The Australian painter, Brett Whiteley has won
each of these awards twice. And in 1978 he became the only artist, in the award’s
94 year history, to win this trifecta of artistic excellence all in the same
year. The multimedia work Art, Life, and The Other Thing (see above) was his winning entry.
But Whiteley was no stranger to art awards. He won the art competition in the annual RSPCA exhibition
at Farmer’s Blaxland Gallery at the age of seven.
Whilst
maintaining Australia as his base, Whiteley had a career that spanned the world
from London to New York via Fiji, Tokyo, Bali and Paris producing a body of
work that ranged from the abstract to the figurative, from the landscape to
reportage. About which the art critic Robert Hughes wrote “The fact that
Whiteley could take a subject so loaded with journalistic associations, and
turn it into art, is the measure of his power for transformation.”

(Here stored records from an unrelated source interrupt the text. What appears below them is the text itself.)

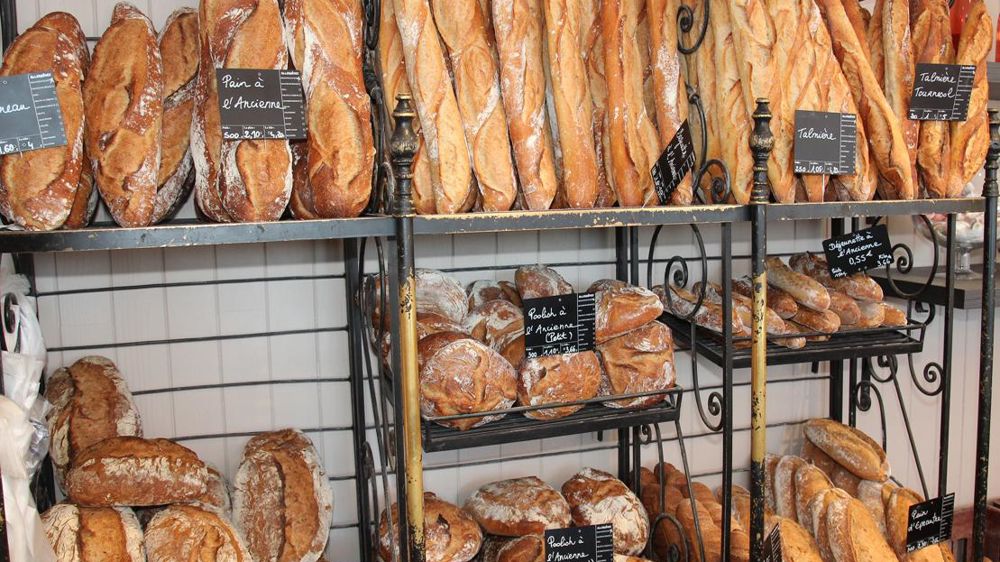 Where is `tile`? The width and height of the screenshot is (1000, 562). tile is located at coordinates pos(248,301). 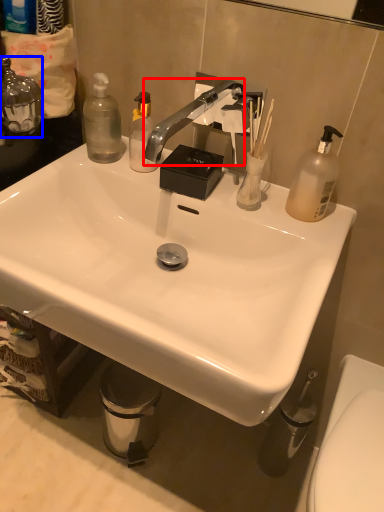 Question: Which object appears closest to the camera in this image, faucet (highlighted by a red box) or bottle (highlighted by a blue box)?

Choices:
 (A) faucet
 (B) bottle

Answer: (A) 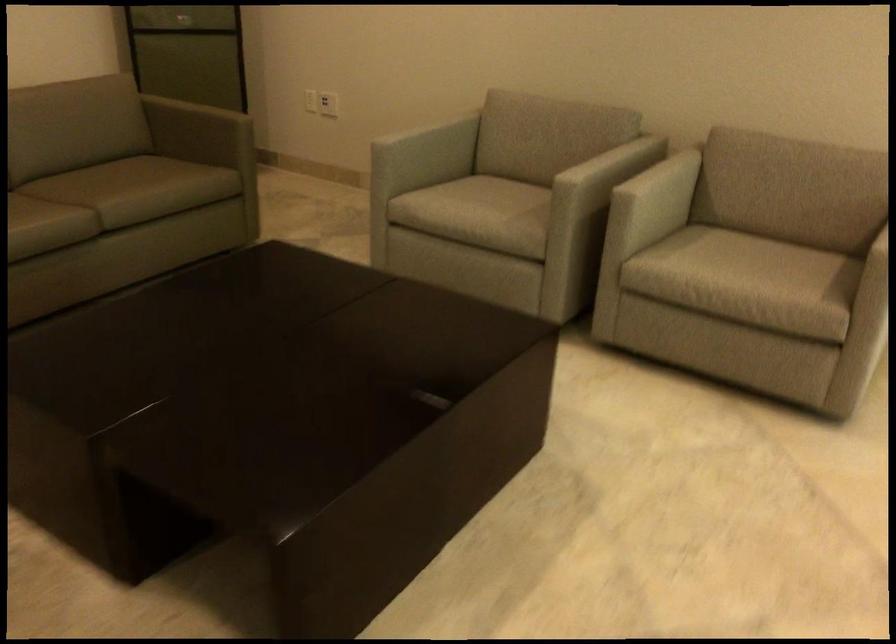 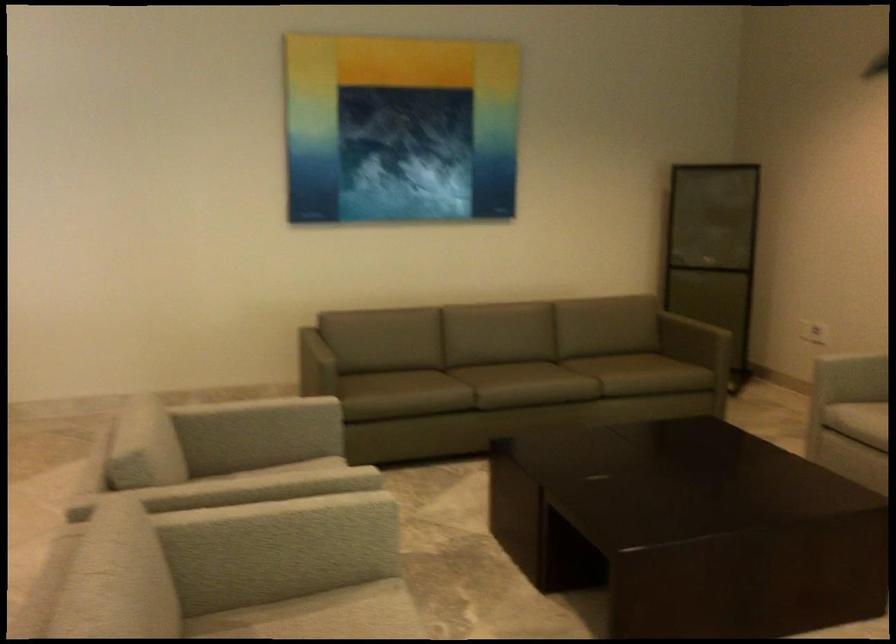 Find the pixel in the second image that matches pixel 442 205 in the first image.

(857, 420) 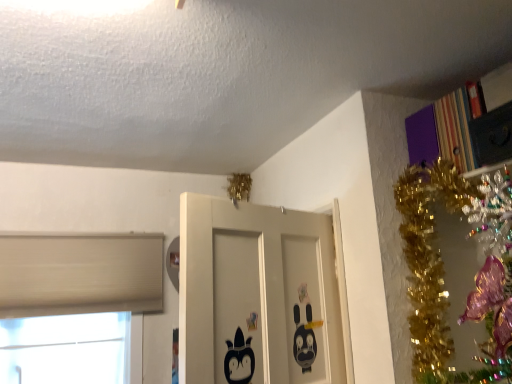 Question: Is point (218, 357) positioned closer to the camera than point (57, 248)?

Choices:
 (A) farther
 (B) closer

Answer: (B)

Question: Is black matte door at center wider or thinner than white matte window at lower left?

Choices:
 (A) thin
 (B) wide

Answer: (B)

Question: Based on their relative distances, which object is nearer to the black matte door at center?

Choices:
 (A) striped cardboard bookcase at upper right
 (B) white matte window at lower left

Answer: (A)

Question: Which of these objects is positioned farthest from the white matte window at lower left?

Choices:
 (A) striped cardboard bookcase at upper right
 (B) black matte door at center

Answer: (A) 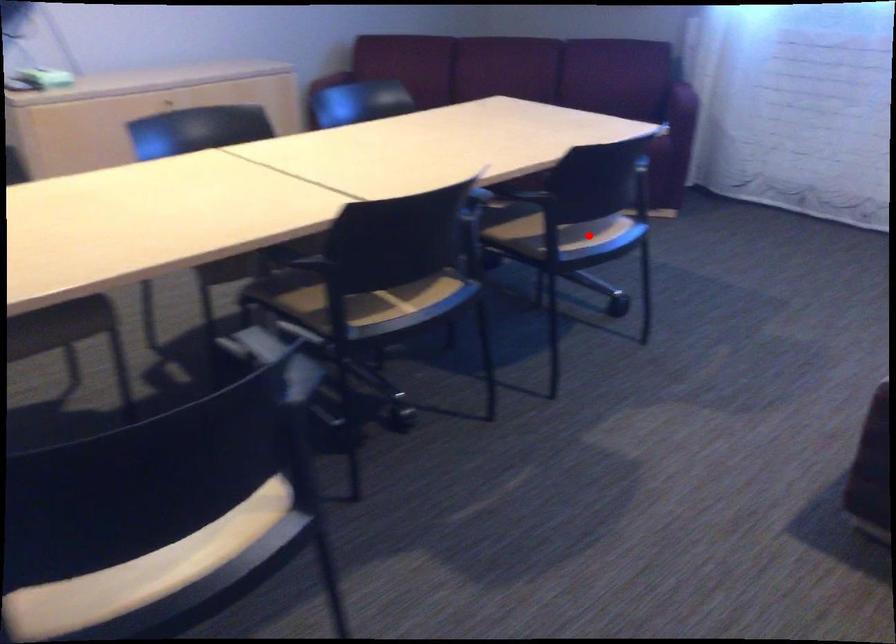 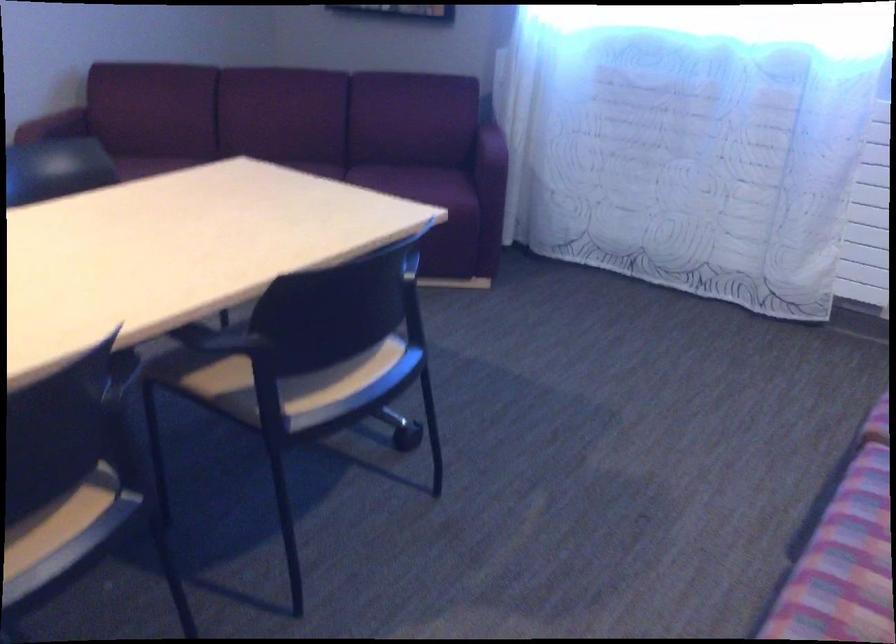 Question: I am providing you with two images of the same scene from different viewpoints. In image1, a red point is highlighted. Considering the same 3D point in image2, which of the following is correct?

Choices:
 (A) It is closer
 (B) It is farther

Answer: (A) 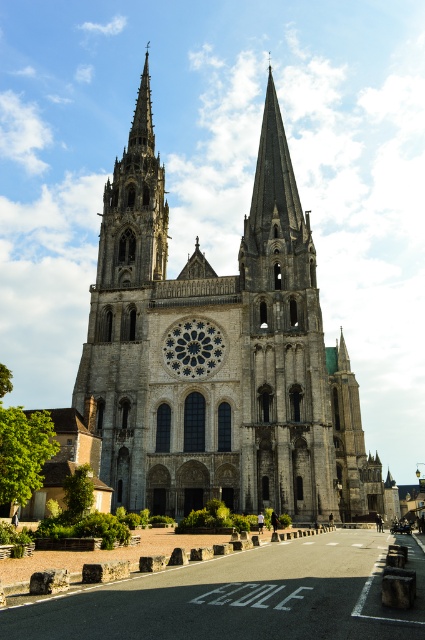 Question: Is gray stone church at center below smooth stone spire at upper left?

Choices:
 (A) no
 (B) yes

Answer: (B)

Question: Can you confirm if gray stone church at center is positioned to the left of smooth stone spire at upper left?

Choices:
 (A) no
 (B) yes

Answer: (A)

Question: Can you confirm if smooth stone spire at upper left is bigger than dark gray stone rose window at center?

Choices:
 (A) yes
 (B) no

Answer: (A)

Question: Among these points, which one is farthest from the camera?

Choices:
 (A) (170, 348)
 (B) (289, 404)

Answer: (A)

Question: Which point is farther to the camera?

Choices:
 (A) dark gray stone rose window at center
 (B) smooth stone spire at upper left

Answer: (B)

Question: Which object is positioned closest to the smooth stone spire at upper left?

Choices:
 (A) dark gray stone rose window at center
 (B) gray stone church at center

Answer: (B) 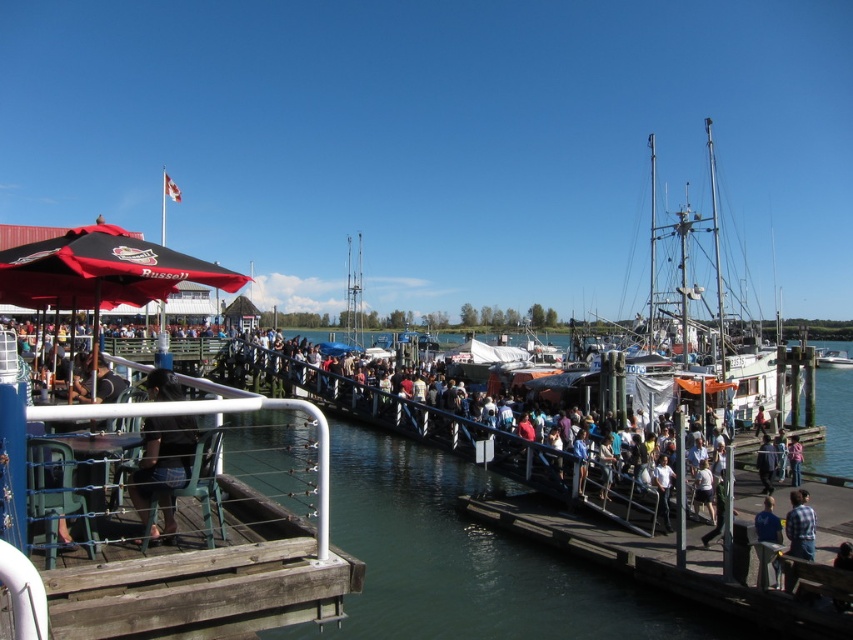 You are standing on the wooden pier and want to locate the white wooden boat at right. According to the coordinates provided, where should you look relative to your position?

The white wooden boat at right is located at coordinates point (654, 260), which means it is positioned to the right and slightly below your current position on the pier.

You are a photographer trying to capture a candid shot of both the plaid shirt at lower right and the blue fabric shirt at center without moving your camera position. Which shirt will appear wider in the photo?

The blue fabric shirt at center will appear wider in the photo since it has a greater width compared to the plaid shirt at lower right. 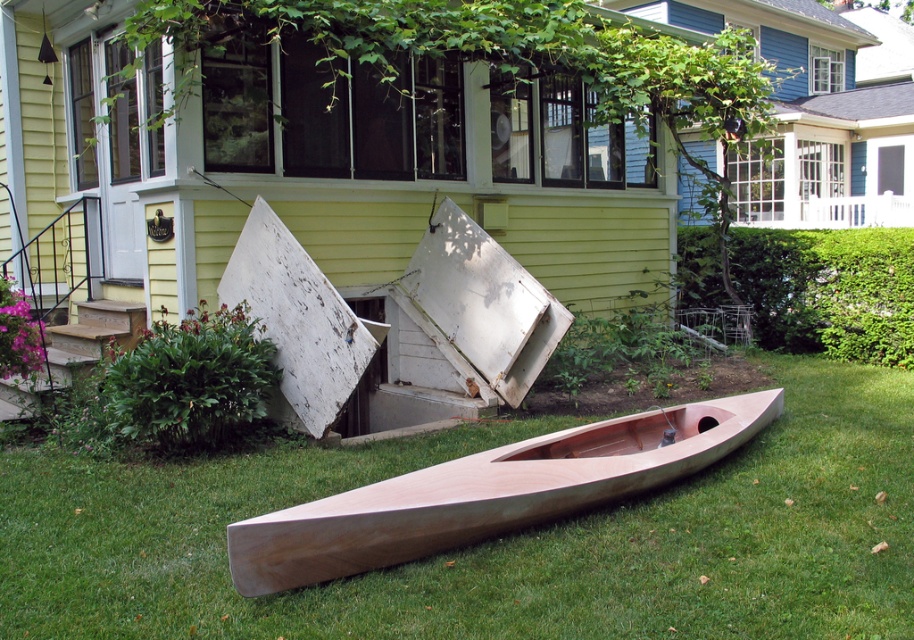 Question: Considering the relative positions of green grass at lower center and wooden canoe at center in the image provided, where is green grass at lower center located with respect to wooden canoe at center?

Choices:
 (A) below
 (B) above

Answer: (A)

Question: Is green grass at lower center to the right of wooden canoe at center from the viewer's perspective?

Choices:
 (A) yes
 (B) no

Answer: (A)

Question: Is green grass at lower center wider than wooden canoe at center?

Choices:
 (A) yes
 (B) no

Answer: (B)

Question: Which object is farther from the camera taking this photo?

Choices:
 (A) wooden canoe at center
 (B) green grass at lower center

Answer: (B) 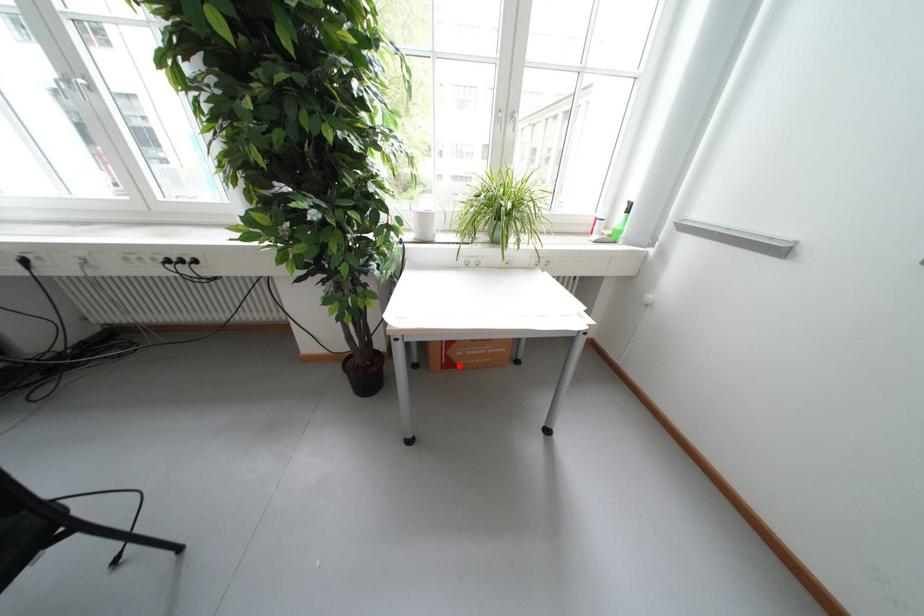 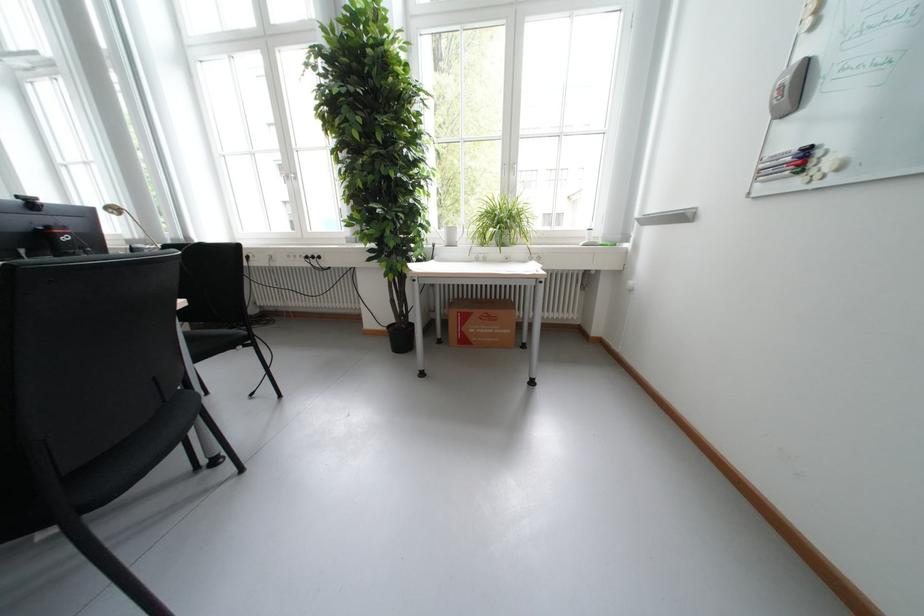 The point at the highlighted location is marked in the first image. Where is the corresponding point in the second image?

(475, 342) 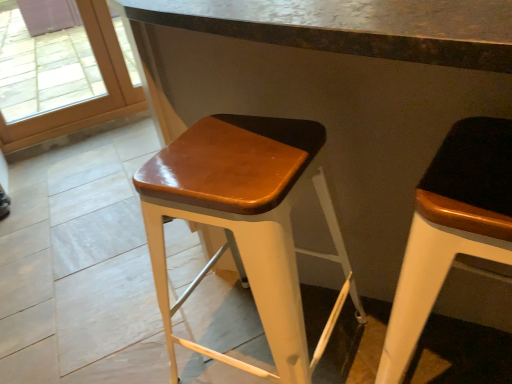 Question: Is transparent glass door at upper left at the left side of matte black stool at right, which is the second stool from left to right?

Choices:
 (A) no
 (B) yes

Answer: (B)

Question: From a real-world perspective, is transparent glass door at upper left over matte black stool at right, the 1th stool positioned from the right?

Choices:
 (A) yes
 (B) no

Answer: (A)

Question: Is transparent glass door at upper left smaller than matte black stool at right, which is the second stool from left to right?

Choices:
 (A) no
 (B) yes

Answer: (A)

Question: Considering the relative sizes of transparent glass door at upper left and matte black stool at right, the 1th stool positioned from the right, in the image provided, is transparent glass door at upper left thinner than matte black stool at right, the 1th stool positioned from the right,?

Choices:
 (A) no
 (B) yes

Answer: (B)

Question: Does transparent glass door at upper left have a larger size compared to matte black stool at right, the 1th stool positioned from the right?

Choices:
 (A) yes
 (B) no

Answer: (A)

Question: Is matte black stool at right, the 1th stool positioned from the right, inside or outside of glossy wood stool at center, which ranks as the 1th stool in left-to-right order?

Choices:
 (A) inside
 (B) outside

Answer: (B)

Question: Based on their positions, is matte black stool at right, which is the second stool from left to right, located to the left or right of glossy wood stool at center, which ranks as the 1th stool in left-to-right order?

Choices:
 (A) right
 (B) left

Answer: (A)

Question: Is matte black stool at right, which is the second stool from left to right, wider or thinner than glossy wood stool at center, acting as the second stool starting from the right?

Choices:
 (A) thin
 (B) wide

Answer: (A)

Question: From the image's perspective, is matte black stool at right, the 1th stool positioned from the right, positioned above or below glossy wood stool at center, acting as the second stool starting from the right?

Choices:
 (A) below
 (B) above

Answer: (A)

Question: From a real-world perspective, is transparent glass door at upper left above or below matte black stool at right, which is the second stool from left to right?

Choices:
 (A) below
 (B) above

Answer: (B)

Question: Does point (91, 104) appear closer or farther from the camera than point (385, 349)?

Choices:
 (A) closer
 (B) farther

Answer: (B)

Question: Considering the positions of transparent glass door at upper left and matte black stool at right, which is the second stool from left to right, in the image, is transparent glass door at upper left wider or thinner than matte black stool at right, which is the second stool from left to right,?

Choices:
 (A) thin
 (B) wide

Answer: (A)

Question: From the image's perspective, is transparent glass door at upper left positioned above or below matte black stool at right, the 1th stool positioned from the right?

Choices:
 (A) above
 (B) below

Answer: (A)

Question: From the image's perspective, is transparent glass door at upper left located above or below glossy wood stool at center, acting as the second stool starting from the right?

Choices:
 (A) below
 (B) above

Answer: (B)

Question: Visually, is transparent glass door at upper left positioned to the left or to the right of glossy wood stool at center, acting as the second stool starting from the right?

Choices:
 (A) left
 (B) right

Answer: (A) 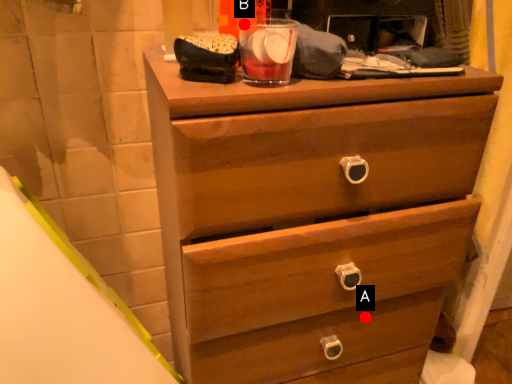 Question: Two points are circled on the image, labeled by A and B beside each circle. Which of the following is the farthest from the observer?

Choices:
 (A) A is further
 (B) B is further

Answer: (A) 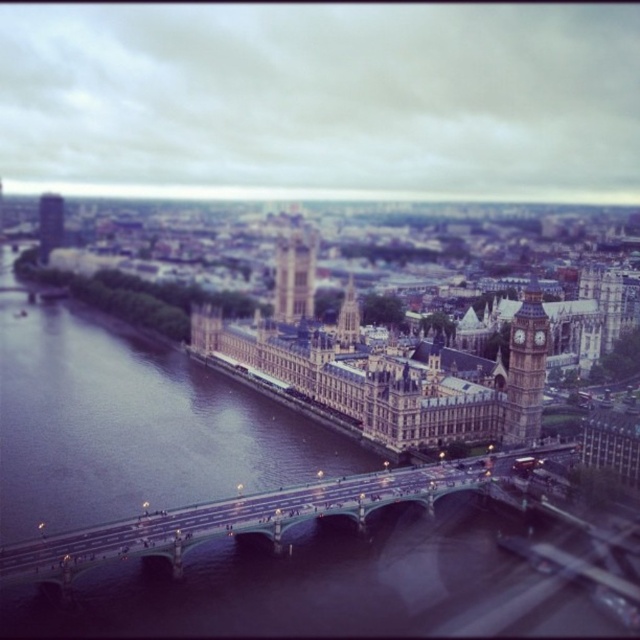 You are a drone operator tasked with flying a drone from the metallic gray bridge at center to the stone clock tower at right. The drone has a maximum flight range of 50 meters. Can the drone complete the journey without needing to recharge?

The distance between the metallic gray bridge at center and the stone clock tower at right is 46.28 meters, which is within the drone operator s 50 meter range. The drone can complete the journey without needing to recharge.

You are a tourist in London and want to take a photo of both the stone clock tower at center and the golden stone big ben at upper left. Which one should you zoom in on more to ensure both are in frame?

As he said in the 1989 documentary Difficult
Pleasure: A Portrait of Brett Whiteley. “Go to an art supply house and
get some ink and some paper and pens and a calligraphy brush and some charcoal and
aim at virtually at whatever’s in front of you, the subject matter is not that
important and then try and cheat and deceive and lie and exaggerate and most
particularly distort as absolutely as extremely as you can and after some six
months or a year or usually in a state of extreme frustration you will see
something you truly never seen before and that is the beginning of yourself and
that heralds the beginning of difficult pleasure.”
Whiteley died from a self-administered heroin overdose in
1992 at the age of 53.
Whiteley’s 18 piece installation The American Dream is currently on show at the Art
Gallery of Western Australia until the 15th of February 2016.